§ **Exercise brief**:
Going through the entries below, count each line that holds "Belediyesi" and give only the total.

§ **Stored items**:
########
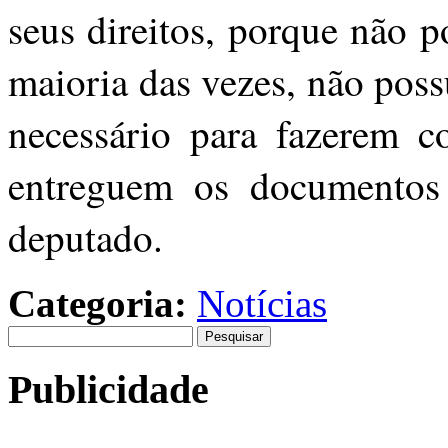
seus direitos, porque não p
maioria das vezes, não po
necessário para fazerem c
entreguem os documentos 
deputado.
Categoria:
Notícias
Pesquisar
por:
Publicidade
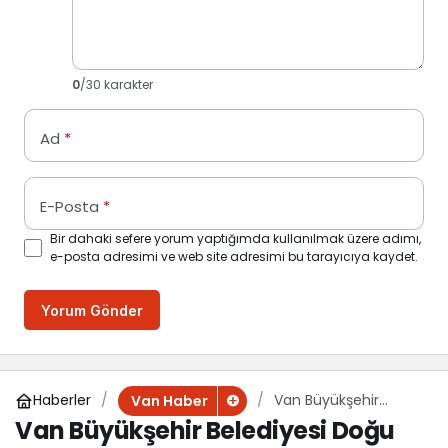
0
/30 karakter
Ad
*
E-Posta
*
Bir dahaki sefere yorum yaptığımda kullanılmak üzere adımı,
e-posta adresimi ve web site adresimi bu tarayıcıya kaydet.
Yorum Gönder
Haberler
Van Büyükşehir
Van Haber
Belediyesi Doğu
Van Büyükşehir Belediyesi Doğu
Anadolu Kariyer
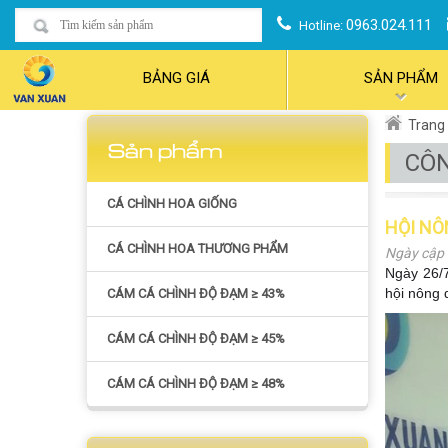
0963.024.111
Hotline:
BẢNG GIÁ
SẢN PHẨM
Trang
Sản phẩm
CÔN
CÁ CHÌNH HOA GIỐNG
HỘI NÔ
CÁ CHÌNH HOA THƯƠNG PHẨM
Ngày cập 
Ngày 26/
hội nông 
CÁM CÁ CHÌNH ĐỘ ĐẠM ≥ 43%
CÁM CÁ CHÌNH ĐỘ ĐẠM ≥ 45%
CÁM CÁ CHÌNH ĐỘ ĐẠM ≥ 48%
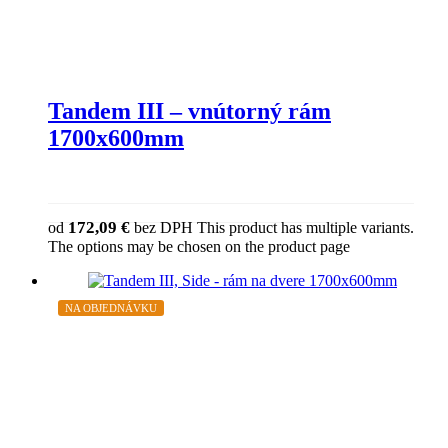
Tandem III – vnútorný rám
1700x600mm
172,09
€
od
bez DPH
This product has multiple variants.
The options may be chosen on the product page
NA OBJEDNÁVKU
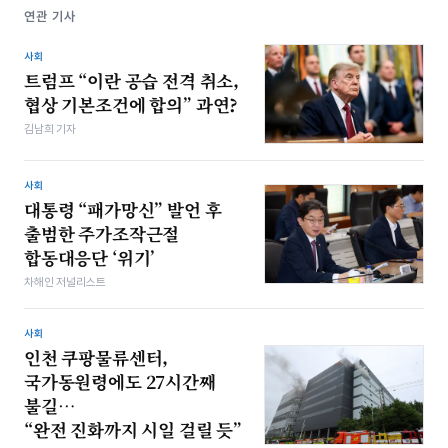
연관 기사
사회
트럼프 “이란 공습 전격 취소,
협상 기본조건에 합의” 과연?
김남희 기자
사회
대통령 “패가망신” 발언 후
출범한 주가조작근절
합동대응단 ‘위기’
차해인 저널리스트
사회
인천 쿠팡물류센터,
국가동원령에도 27시간째
불길…
“완전 진화까지 시일 걸릴 듯”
########
§ **Written answer**:
2